» Exercise requirements
Retype every record that follows, character for character.
::: Task inputs
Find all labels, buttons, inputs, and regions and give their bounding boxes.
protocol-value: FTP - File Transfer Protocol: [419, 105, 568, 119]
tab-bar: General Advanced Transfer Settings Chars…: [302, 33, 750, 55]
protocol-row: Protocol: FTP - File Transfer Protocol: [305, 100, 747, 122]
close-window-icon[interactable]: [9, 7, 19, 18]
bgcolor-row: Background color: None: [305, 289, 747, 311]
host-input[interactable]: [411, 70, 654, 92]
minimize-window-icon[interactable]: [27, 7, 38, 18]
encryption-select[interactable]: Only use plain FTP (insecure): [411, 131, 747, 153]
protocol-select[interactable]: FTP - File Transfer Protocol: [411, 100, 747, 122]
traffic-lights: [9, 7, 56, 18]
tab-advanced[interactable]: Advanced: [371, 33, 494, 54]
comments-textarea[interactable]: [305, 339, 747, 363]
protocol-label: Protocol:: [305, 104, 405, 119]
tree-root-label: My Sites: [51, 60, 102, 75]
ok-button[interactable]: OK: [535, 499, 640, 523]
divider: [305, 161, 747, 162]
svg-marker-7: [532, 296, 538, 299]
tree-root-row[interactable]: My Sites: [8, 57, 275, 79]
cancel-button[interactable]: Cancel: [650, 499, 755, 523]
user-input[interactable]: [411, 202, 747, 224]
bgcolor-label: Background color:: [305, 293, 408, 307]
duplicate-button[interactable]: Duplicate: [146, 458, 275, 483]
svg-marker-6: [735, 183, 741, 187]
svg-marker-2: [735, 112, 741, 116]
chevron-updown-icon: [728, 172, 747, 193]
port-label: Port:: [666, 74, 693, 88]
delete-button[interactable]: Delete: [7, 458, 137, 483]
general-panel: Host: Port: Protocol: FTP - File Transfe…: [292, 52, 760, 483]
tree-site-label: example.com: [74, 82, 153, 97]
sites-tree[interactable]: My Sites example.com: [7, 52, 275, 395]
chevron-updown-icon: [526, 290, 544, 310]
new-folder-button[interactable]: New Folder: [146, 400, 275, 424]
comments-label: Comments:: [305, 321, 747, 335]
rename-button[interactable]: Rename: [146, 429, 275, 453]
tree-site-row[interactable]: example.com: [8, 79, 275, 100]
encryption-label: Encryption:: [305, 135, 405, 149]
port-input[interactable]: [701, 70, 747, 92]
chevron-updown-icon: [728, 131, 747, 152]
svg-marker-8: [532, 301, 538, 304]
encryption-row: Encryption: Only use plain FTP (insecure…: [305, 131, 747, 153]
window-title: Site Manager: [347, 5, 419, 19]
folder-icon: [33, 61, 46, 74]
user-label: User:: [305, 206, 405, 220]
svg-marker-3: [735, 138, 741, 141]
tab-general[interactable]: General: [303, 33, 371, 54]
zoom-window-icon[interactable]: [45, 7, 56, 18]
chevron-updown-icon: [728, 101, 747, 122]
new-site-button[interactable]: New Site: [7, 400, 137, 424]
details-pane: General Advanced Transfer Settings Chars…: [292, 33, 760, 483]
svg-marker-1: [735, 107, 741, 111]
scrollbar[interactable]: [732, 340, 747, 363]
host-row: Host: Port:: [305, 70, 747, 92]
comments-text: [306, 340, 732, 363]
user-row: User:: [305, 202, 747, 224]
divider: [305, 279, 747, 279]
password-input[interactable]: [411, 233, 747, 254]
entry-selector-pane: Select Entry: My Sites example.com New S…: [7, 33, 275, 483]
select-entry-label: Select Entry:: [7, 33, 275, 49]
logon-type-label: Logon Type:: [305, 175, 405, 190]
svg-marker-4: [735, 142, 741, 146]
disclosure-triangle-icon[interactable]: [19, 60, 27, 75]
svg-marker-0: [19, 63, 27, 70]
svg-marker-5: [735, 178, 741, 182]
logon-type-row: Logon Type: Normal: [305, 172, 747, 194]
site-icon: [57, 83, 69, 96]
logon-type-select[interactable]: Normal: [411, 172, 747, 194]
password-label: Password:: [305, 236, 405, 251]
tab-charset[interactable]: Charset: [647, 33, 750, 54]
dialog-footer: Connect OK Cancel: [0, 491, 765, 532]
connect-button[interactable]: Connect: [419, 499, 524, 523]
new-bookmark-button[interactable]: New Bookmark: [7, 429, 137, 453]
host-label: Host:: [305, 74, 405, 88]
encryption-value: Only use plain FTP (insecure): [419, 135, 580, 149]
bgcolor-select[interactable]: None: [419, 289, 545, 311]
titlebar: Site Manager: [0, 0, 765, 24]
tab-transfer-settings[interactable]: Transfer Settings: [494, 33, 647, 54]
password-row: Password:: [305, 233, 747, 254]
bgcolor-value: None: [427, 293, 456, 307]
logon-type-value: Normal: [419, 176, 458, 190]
::::::
» Solution for this task
Find all labels, buttons, inputs, and regions and give their bounding boxes.
protocol-value: FTP - File Transfer Protocol: [419, 105, 568, 119]
tab-bar: General Advanced Transfer Settings Chars…: [302, 33, 750, 55]
protocol-row: Protocol: FTP - File Transfer Protocol: [305, 100, 747, 122]
close-window-icon[interactable]: [9, 7, 19, 18]
bgcolor-row: Background color: None: [305, 289, 747, 311]
host-input[interactable]: [411, 70, 654, 92]
minimize-window-icon[interactable]: [27, 7, 38, 18]
encryption-select[interactable]: Only use plain FTP (insecure): [411, 131, 747, 153]
protocol-select[interactable]: FTP - File Transfer Protocol: [411, 100, 747, 122]
traffic-lights: [9, 7, 56, 18]
tab-advanced[interactable]: Advanced: [371, 33, 494, 54]
comments-textarea[interactable]: [305, 339, 747, 363]
protocol-label: Protocol:: [305, 104, 405, 119]
tree-root-label: My Sites: [51, 60, 102, 75]
ok-button[interactable]: OK: [535, 499, 640, 523]
divider: [305, 161, 747, 162]
svg-marker-7: [532, 296, 538, 299]
tree-root-row[interactable]: My Sites: [8, 57, 275, 79]
cancel-button[interactable]: Cancel: [650, 499, 755, 523]
user-input[interactable]: [411, 202, 747, 224]
bgcolor-label: Background color:: [305, 293, 408, 307]
duplicate-button[interactable]: Duplicate: [146, 458, 275, 483]
svg-marker-6: [735, 183, 741, 187]
svg-marker-2: [735, 112, 741, 116]
chevron-updown-icon: [728, 172, 747, 193]
port-label: Port:: [666, 74, 693, 88]
delete-button[interactable]: Delete: [7, 458, 137, 483]
general-panel: Host: Port: Protocol: FTP - File Transfe…: [292, 52, 760, 483]
tree-site-label: example.com: [74, 82, 153, 97]
sites-tree[interactable]: My Sites example.com: [7, 52, 275, 395]
chevron-updown-icon: [526, 290, 544, 310]
new-folder-button[interactable]: New Folder: [146, 400, 275, 424]
comments-label: Comments:: [305, 321, 747, 335]
rename-button[interactable]: Rename: [146, 429, 275, 453]
tree-site-row[interactable]: example.com: [8, 79, 275, 100]
encryption-label: Encryption:: [305, 135, 405, 149]
port-input[interactable]: [701, 70, 747, 92]
chevron-updown-icon: [728, 131, 747, 152]
svg-marker-8: [532, 301, 538, 304]
encryption-row: Encryption: Only use plain FTP (insecure…: [305, 131, 747, 153]
window-title: Site Manager: [347, 5, 419, 19]
folder-icon: [33, 61, 46, 74]
user-label: User:: [305, 206, 405, 220]
svg-marker-3: [735, 138, 741, 141]
tab-general[interactable]: General: [303, 33, 371, 54]
zoom-window-icon[interactable]: [45, 7, 56, 18]
chevron-updown-icon: [728, 101, 747, 122]
new-site-button[interactable]: New Site: [7, 400, 137, 424]
details-pane: General Advanced Transfer Settings Chars…: [292, 33, 760, 483]
svg-marker-1: [735, 107, 741, 111]
scrollbar[interactable]: [732, 340, 747, 363]
host-row: Host: Port:: [305, 70, 747, 92]
comments-text: [306, 340, 732, 363]
user-row: User:: [305, 202, 747, 224]
divider: [305, 279, 747, 279]
password-input[interactable]: [411, 233, 747, 254]
entry-selector-pane: Select Entry: My Sites example.com New S…: [7, 33, 275, 483]
select-entry-label: Select Entry:: [7, 33, 275, 49]
logon-type-label: Logon Type:: [305, 175, 405, 190]
svg-marker-4: [735, 142, 741, 146]
disclosure-triangle-icon[interactable]: [19, 60, 27, 75]
svg-marker-0: [19, 63, 27, 70]
svg-marker-5: [735, 178, 741, 182]
logon-type-row: Logon Type: Normal: [305, 172, 747, 194]
site-icon: [57, 83, 69, 96]
logon-type-select[interactable]: Normal: [411, 172, 747, 194]
password-label: Password:: [305, 236, 405, 251]
tab-charset[interactable]: Charset: [647, 33, 750, 54]
dialog-footer: Connect OK Cancel: [0, 491, 765, 532]
connect-button[interactable]: Connect: [419, 499, 524, 523]
new-bookmark-button[interactable]: New Bookmark: [7, 429, 137, 453]
host-label: Host:: [305, 74, 405, 88]
encryption-value: Only use plain FTP (insecure): [419, 135, 580, 149]
bgcolor-select[interactable]: None: [419, 289, 545, 311]
titlebar: Site Manager: [0, 0, 765, 24]
tab-transfer-settings[interactable]: Transfer Settings: [494, 33, 647, 54]
password-row: Password:: [305, 233, 747, 254]
bgcolor-value: None: [427, 293, 456, 307]
logon-type-value: Normal: [419, 176, 458, 190]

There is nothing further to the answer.